Stored data:
>>>>

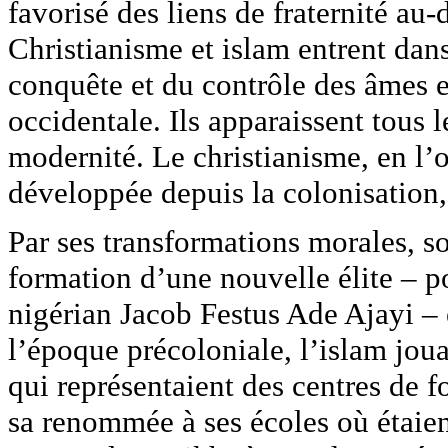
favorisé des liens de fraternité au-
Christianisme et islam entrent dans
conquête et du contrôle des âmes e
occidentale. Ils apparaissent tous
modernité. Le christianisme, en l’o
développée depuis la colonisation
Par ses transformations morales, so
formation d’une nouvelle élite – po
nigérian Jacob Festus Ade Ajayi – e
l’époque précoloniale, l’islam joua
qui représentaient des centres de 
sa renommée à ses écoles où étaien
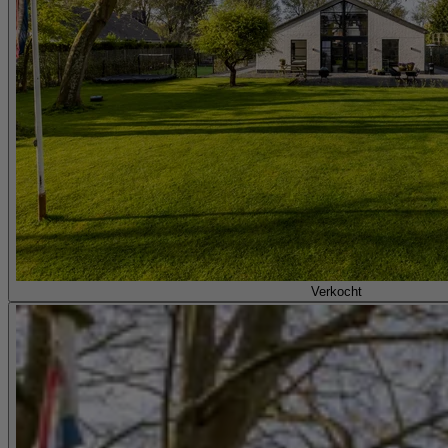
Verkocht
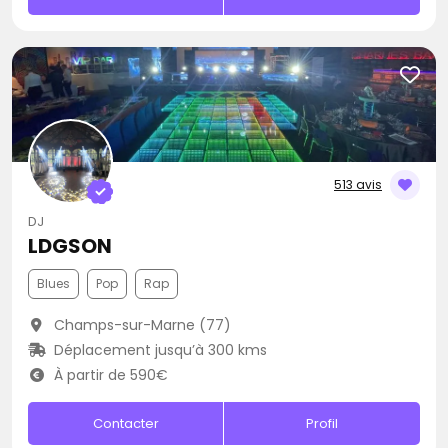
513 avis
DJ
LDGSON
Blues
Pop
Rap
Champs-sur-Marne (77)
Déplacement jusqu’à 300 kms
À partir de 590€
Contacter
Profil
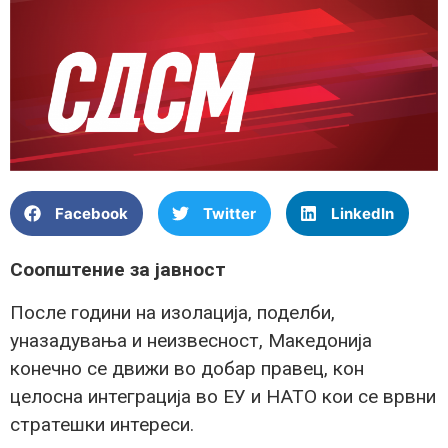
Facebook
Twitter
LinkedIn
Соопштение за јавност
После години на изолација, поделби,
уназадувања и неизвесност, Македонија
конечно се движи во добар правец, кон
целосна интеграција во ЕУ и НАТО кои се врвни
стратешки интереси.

<<<<
>>>>

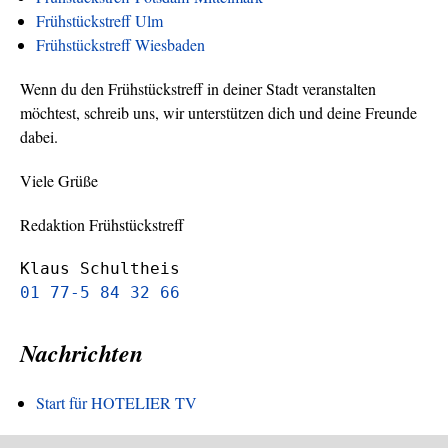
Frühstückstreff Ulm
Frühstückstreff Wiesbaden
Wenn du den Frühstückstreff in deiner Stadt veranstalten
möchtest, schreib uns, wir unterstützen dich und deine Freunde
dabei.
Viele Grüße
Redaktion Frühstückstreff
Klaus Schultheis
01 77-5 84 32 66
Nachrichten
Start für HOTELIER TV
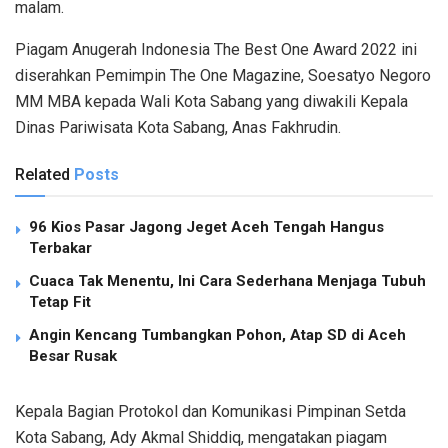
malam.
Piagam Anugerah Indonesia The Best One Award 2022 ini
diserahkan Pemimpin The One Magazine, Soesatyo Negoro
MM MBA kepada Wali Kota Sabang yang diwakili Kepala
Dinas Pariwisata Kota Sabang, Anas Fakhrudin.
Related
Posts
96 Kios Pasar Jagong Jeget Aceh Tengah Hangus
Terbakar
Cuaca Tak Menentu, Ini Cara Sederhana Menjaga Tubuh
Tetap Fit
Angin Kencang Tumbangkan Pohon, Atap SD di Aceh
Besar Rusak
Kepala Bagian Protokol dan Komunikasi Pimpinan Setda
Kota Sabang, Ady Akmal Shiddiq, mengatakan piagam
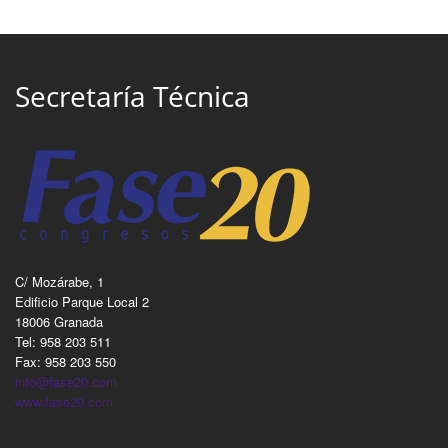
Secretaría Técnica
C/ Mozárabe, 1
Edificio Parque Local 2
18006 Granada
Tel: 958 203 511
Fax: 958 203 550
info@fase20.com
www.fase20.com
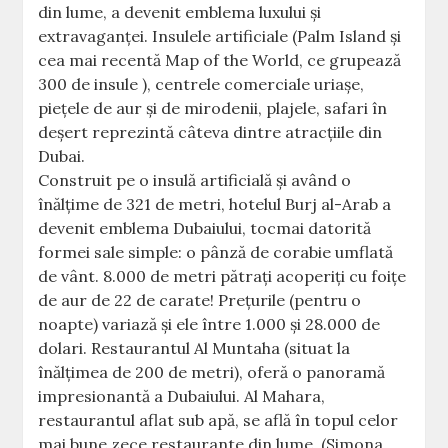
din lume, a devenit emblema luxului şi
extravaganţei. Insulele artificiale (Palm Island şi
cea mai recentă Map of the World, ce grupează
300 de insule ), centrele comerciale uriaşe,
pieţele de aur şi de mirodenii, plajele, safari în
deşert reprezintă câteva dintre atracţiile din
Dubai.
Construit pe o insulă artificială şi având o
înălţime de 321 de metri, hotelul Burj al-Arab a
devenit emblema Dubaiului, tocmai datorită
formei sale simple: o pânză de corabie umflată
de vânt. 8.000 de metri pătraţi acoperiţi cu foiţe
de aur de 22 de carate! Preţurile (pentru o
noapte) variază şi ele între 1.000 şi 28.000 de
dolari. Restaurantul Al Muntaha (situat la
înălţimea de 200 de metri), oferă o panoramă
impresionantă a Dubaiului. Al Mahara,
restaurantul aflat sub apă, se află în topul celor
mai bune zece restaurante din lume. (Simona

<<<<
>>>>

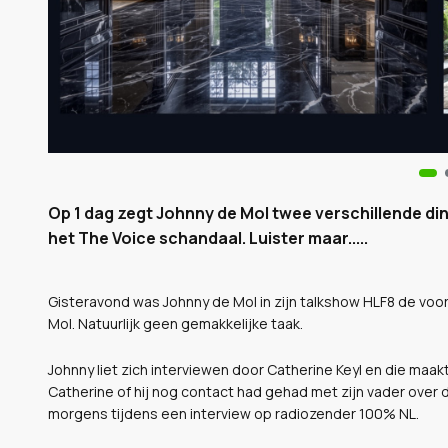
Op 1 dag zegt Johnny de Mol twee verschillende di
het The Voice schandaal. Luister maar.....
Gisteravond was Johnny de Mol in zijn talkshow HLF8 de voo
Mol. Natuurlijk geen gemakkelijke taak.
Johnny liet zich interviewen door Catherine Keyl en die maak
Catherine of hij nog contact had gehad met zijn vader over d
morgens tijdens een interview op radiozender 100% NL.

<<<<

Exercise directions: Looking at the material, work out the number of lines holding "Dubaiului", and write that number alone.

The completed task: 2